In Kenya, we spent considerable time in some of Nairobi’s larger slums, talking to families and business owners in Kibera and Mukuru Kwa Njenga about topics as varied as child health, HIV, and family planning.  We also visited a “cattle crush” at a local smallholder farm where I met Grace and her son Nicholas who were working with Sidai, a grantee that offers services to livestock keepers in Kenya.  Sidai provided Grace and Nicholas an important vaccine to protect their cows against the deadly East Coast Fever which had been killing up to a quarter of all livestock in the area.  While the approach to vaccinating cows is quite different in Kenya than on my family’s farm in Nebraska, Grace and Nicholas’ passion and drive to protect their animals felt very familiar.

But the most powerful encounter I had during my trip was with a young woman named Milkah. Milkah lives in the Mukuru Kwa Njenga slum in Nairobi and is the main caregiver for five children. As her family’s breadwinner, Milkah runs a t-shirt and undergarment shop.  When business is good, she can afford to provide two meals a day for her children.  But when things are slow, she might only be able to feed them once a day.  Milkah’s husband is a day laborer who doesn’t always have consistent work.  Still, even with five kids, Milkah’s husband was pressuring her for more – for children she did not want, and for children she knew they could not afford to raise.

Milkah is a strong woman. She shared with us that she got a contraceptive implant – a tiny rod that was inserted under the skin of her arm – to provide birth control for up to five years, or until she wants it removed.   When her husband found out, he was outraged.  He brought Milkah to a clinic and demanded the contraceptive implant be removed.  But Milkah refused and left her husband with one choice: she would either go home with him and the implant, or she would not go home with him at all. Today, Milkah continues to use the contraceptive implant.
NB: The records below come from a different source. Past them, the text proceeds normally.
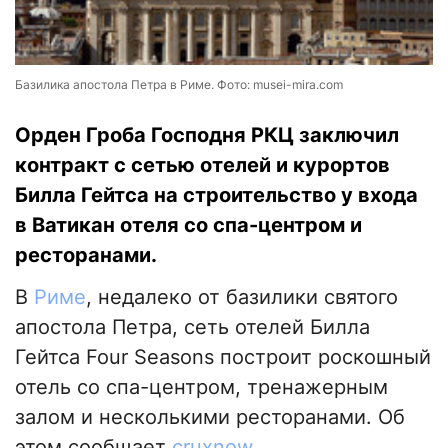
Базилика апостола Петра в Риме. Фото: musei-mira.com
Орден Гроба Господня РКЦ заключил
контракт с сетью отелей и курортов
Билла Гейтса на строительство у входа
в Ватикан отеля со спа-центром и
ресторанами.
В
Риме
, недалеко от базилики святого
апостола Петра, сеть отелей Билла
Гейтса Four Seasons построит роскошный
отель со спа-центром, тренажерным
залом и несколькими ресторанами. Об
этом сообщает
cruxnow
.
Milkah’s struggle is not uncommon in Kenya or other parts of the world. Her actions took strength, courage, and determination, and are a great example of how many women are doing what’s best for them and for their families. 

We will continue to help communities offer information and products for safe and affordable family planning decisions.  While this work can be challenging, the hardships that Milkah and women like her must endure are a powerful reminder of the urgency of our efforts. Working together, we have the opportunity to improve the lives of millions of women like Milkah and their families.  It is vital that we keep investing in human promise around the world.